Chronic lymphocytic leukaemia (CLL) is a disease characterized by the proliferation and accumulation of morphologically mature lymphocytes expressing CD5, CD20 and CD23, together with low expression of surface IgM (Rozman & Montserrat, 1995). CLL is the most common leukaemia in Western countries (Rozman & Montserrat, 1995; Morton et al, 2006) but its incidence is very low in Asia (Weiss, 1979). In CLL, mutational status of the immunoglobulin heavy‐chain variable (IGHV) gene, which is widely accepted as one of the most reliable predictors of clinical outcome, can be divided into two subgroups with prognostic relevance: mutated IGHV associated with indolent clinical course and un‐mutated IGHV, with a progressive disease course even in the patients with early stage disease (Damle et al, 1999; Hamblin et al, 1999; Oscier et al, 2002).
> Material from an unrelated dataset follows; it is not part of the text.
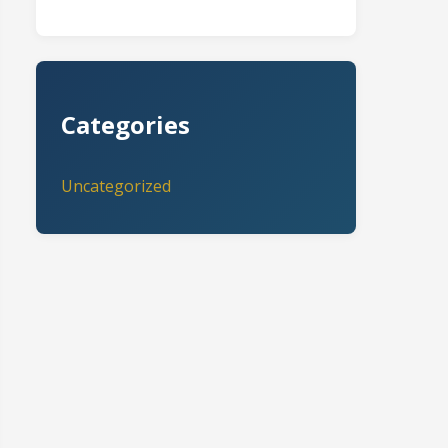
Categories
Uncategorized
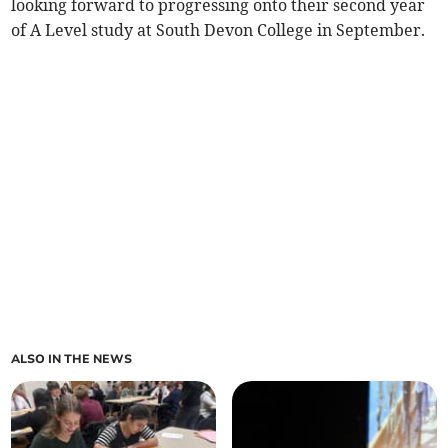
looking forward to progressing onto their second year
of A Level study at South Devon College in September.
ALSO IN THE NEWS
The reported frequencies of mutated IGHV ranged from 42·4% to 64·2% in the West (Duke et al, 2003; Tobin et al, 2004; Agathangelidis et al, 2012) compared to 60~78·8% in Oriental patients with CLL (Nakahashi et al, 2009; Xia et al, 2015; Marinelli et al, 2016). In addition to IGHV mutational status, IGHV repertoire analysis showed that IGHV families or IGHV gene usage had geographically biased predispositions. In the West, the most predominant IGHV family was IGHV3 followed by IGHV1 (Hamblin et al, 1999; Duke et al, 2003; Tobin et al, 2004). In contrast, Asian cohorts were dominated by IGHV3 followed by IGHV4 (Chen et al, 2008; Hojjat‐Farsangi et al, 2009; Nakahashi et al, 2009; Marinelli et al, 2016) except in one recent small series study from Taiwan, which described a very low frequency of IGHV4 (Wu et al, 2017).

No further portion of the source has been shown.